Görüntülediğiniz mahkeme kararı henüz kesinleşmemiştir. Yararlı olması amacıyla eklenmiştir.

T.C.
ANTALYA
4. ASLİYE TİCARET MAHKEMESİ

ESAS NO : 2019/431
KARAR NO : 2022/366
DAVA : Tapu İptali Ve Tescil (Satın Almaya Dayalı)
DAVA TARİHİ : 30/07/2019
KARAR TARİHİ: 11/05/2022

Mahkememizde görülmekte olan Tapu İptali Ve Tescil (Satın Almaya Dayalı) davasının yapılan açık yargılaması sonunda,
GEREĞİ DÜŞÜNÜLDÜ:
Davacı vekili dava dilekçesinde özetle; davacının eşi …’in 28.01.1993 tarihinde davalıya ait inşaatta çalışırken geçirdiği kaza nedeni ile vefat ettiğini bunun üzerine 31.01.1993 tarihinde gerçekleştirilen Genel Kurulunda alınan karar ile bodrum katta bulunan dairenin tadilatı yapılarak mesken haline getirilmesine ve dairenin müteveffanın eşi olan davacıya verilmesine karar verildiğini, bu kapsamda 10.07.1995 tarihinde yönetim kurulu kararı alınarak 65 kapı numaralı bölümün davacıya verilmesine ve 88 numaralı üye olarak üyeliğe kabulüne karar verildiğini, ancak kararın bugüne kadar yerine getirilmeyerek devrin gerçekleşmediğini belirterek; Antalya ili Kepez ilçesi Yenidoğan mh …ada … parsel bodrum katta bulunan taşınmazın tapu kaydının iptali ile davacı adına tesciline, yargılama gideri ile ücreti vekaletin karşı tarafa yükletilmesini talep ve dava etmiştir.
Davalı her hangi bir cevap dilekçesi vermemiş ve böylelikle 6100 sayılı HMK m. 128 gereği, davacının dava dilekçesinde ileri sürdüğü vakıaların tamamını inkâr etmiş sayılmıştır.
Dava kooperatif kanunundan kaynaklı tapu iptali ile tescil davasıdır.
Dava, öncelikle, Antalya 3. Asliye Hukuk mahkemesinin … Esasında açılmış olup, mahkemece tensiben görevsizlik kararı verilmiş, karar 10/09/2019 tarihinde kesinleşmiştir.
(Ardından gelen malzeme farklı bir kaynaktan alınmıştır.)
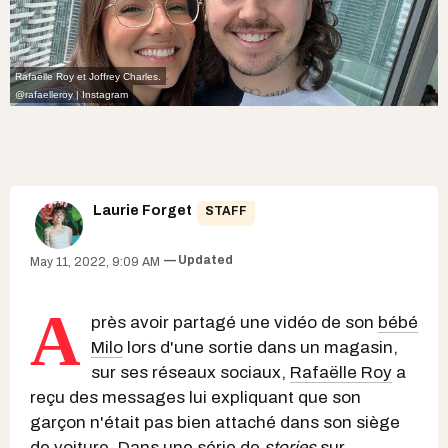
Rafaëlle Roy et Joffrey Charles.
@rafaelleroy | Instagram
Laurie Forget
STAFF
Updated
May 11, 2022, 9:09 AM
A
près avoir partagé une vidéo de son
bébé
Milo
lors d'une sortie dans un magasin,
sur ses réseaux sociaux,
Rafaëlle Roy
a
reçu des messages lui expliquant que son
garçon n'était pas bien attaché dans son siège
de voiture. Dans une série de
stories
sur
Dosyanın görevli mahkemeye gönderilmesi talebi 13/09/2019 olmakla, usulen talep süresindedir.
Davanın, kooperatifler kanunundan kaynaklandığı için dosyada mahkememiz görevlidir.
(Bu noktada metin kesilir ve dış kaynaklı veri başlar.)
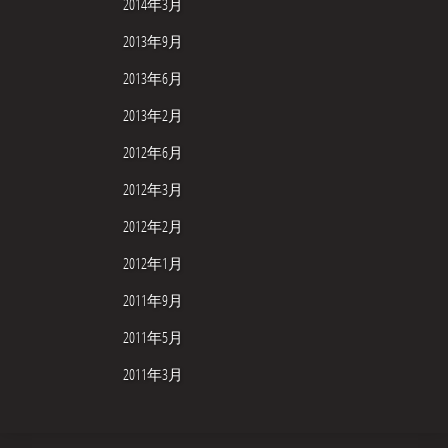
2014年3月
2013年9月
2013年6月
2013年2月
2012年6月
2012年3月
2012年2月
2012年1月
2011年9月
2011年5月
2011年3月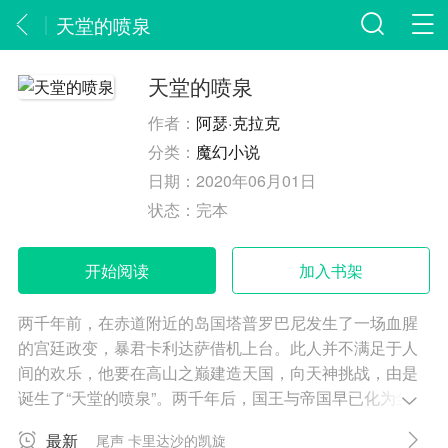
天堂的喷泉
天堂的喷泉
作者：
阿瑟·克拉克
分类：
魔幻小说
日期：
2020年06月01日
状态：
完本
开始阅读
加入书架
两千年前，在赤道附近的岛国塔普罗巴尼发生了一场血腥
的宫廷政变，暴君卡利达萨借机上台。此人并不满足于人
间的欢乐，他要在高山之巅建造天国，向天神挑战，由是
诞生了“天堂的喷泉”。两千年后，国王与帝国早已化为尘
土，人类迈向了太空时代。为方便快捷地进入太空，工程
最新
尾声 卡里达沙的凯旋
师摩根要在“天堂的喷泉”旧址建造登天电梯，实现前人未曾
Mahkememizce aşamalarda deliller toplanmış, dava konusu taşınmaza ilişkin tapu kayıtları dosyaya kazandırılmıştır.
Mahkememizce aşamalarda 26/10/2020 tarihinde keşif yapılmıştır.
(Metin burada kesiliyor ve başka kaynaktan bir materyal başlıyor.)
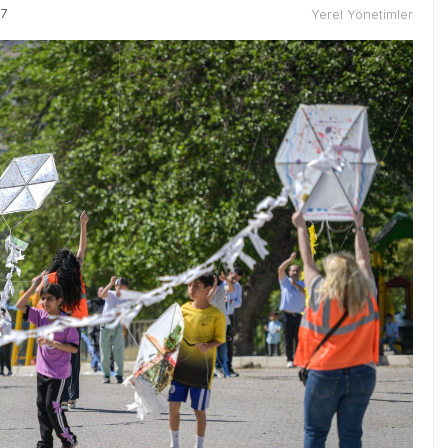
57
Yerel Yönetimler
Keşif sonucu düzenlenen 25/11/2020 tarihli bilirkişi raporunda özetle; dava konusu taşınmazın …ada, … parselde inşa edilmiş olan binanın 0.00 zemin katında bulunan, onaylı Belediye Projesinde “yönetim ofisi” olarak görülen ve 80,38 m2 alanlı bölüm olduğu, içinde bölüntüler oluşturularak fiili mesken haline getirildiği, taşınmazın, bina ortak kullanım alanlarına dahi olup bağımsız bölüm niteliği taşımadığı, dava konusu taşınmazın bina ortak alanlarına dahil olduğu ve bağımsız bölüm olmadığı için mevcut hali ile alınıp satılamayacağı, ancak taşınmazın bağımsız bölüm olarak kabul edilmesi durumunda, taşınmazın bulunduğu mevkinin, bulunduğu binanın özellikleri, taşınmazın büyüklüğü ve fonksiyonları, inşaat kalitesi, mimari özellikleri, bölgede bulunan emsal taşınmazların fiyatları göz önüne alınıp değerlendirildiğinde, arsa payı dahi olmak üzere dava tarihi itibariyle değerinin 170.000,00 ₺ (TL) olabileceği, taşınmazın bağımsız bölüm olarak tescil edilebilmesi için, ilgili belediyeden emsal durumunun araştırılması gerektiği, imar uygulamaları yönünden taşınmazın bağımsız bölüm olarak tescili mümkün ise yapılan değişikliklerin işlendiği bir tadilat projesi ile belediyeden onay alınması gerektiğini, ayrıca binadaki bağımsız bölüm maliklerinin onayı ile mevcut kat irtifakının terki ve yeni kat irtifakı düzenlemesinin yapılması gerektiği, Antalya ili, Kepez ilçesi, Yenidoğan mahallesi, … ada …parsel sayılı taşınmaz üzerindeki 65 kapı numaralı bağımsız bölüm karşılığında davacının davalı kooperatif üyeliğine kabul edildiği, üyeliği karşılığında davacının aidatlar ödediği ve üyeliğinin halen devam ettiği hususları belirtilmiştir.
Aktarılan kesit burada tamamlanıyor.